## Supplied data
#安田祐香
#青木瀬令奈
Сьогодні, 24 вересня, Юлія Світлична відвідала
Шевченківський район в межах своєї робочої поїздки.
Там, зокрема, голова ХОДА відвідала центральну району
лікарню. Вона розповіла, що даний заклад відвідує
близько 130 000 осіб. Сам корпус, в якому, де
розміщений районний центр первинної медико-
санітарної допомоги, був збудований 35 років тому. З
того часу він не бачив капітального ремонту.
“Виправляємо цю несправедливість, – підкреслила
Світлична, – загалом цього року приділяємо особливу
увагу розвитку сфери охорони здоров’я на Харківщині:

## Work required
Restate each line of the records above without any deviation.

## Result
#安田祐香
#青木瀬令奈
Сьогодні, 24 вересня, Юлія Світлична відвідала
Шевченківський район в межах своєї робочої поїздки.
Там, зокрема, голова ХОДА відвідала центральну району
лікарню. Вона розповіла, що даний заклад відвідує
близько 130 000 осіб. Сам корпус, в якому, де
розміщений районний центр первинної медико-
санітарної допомоги, був збудований 35 років тому. З
того часу він не бачив капітального ремонту.
“Виправляємо цю несправедливість, – підкреслила
Світлична, – загалом цього року приділяємо особливу
увагу розвитку сфери охорони здоров’я на Харківщині:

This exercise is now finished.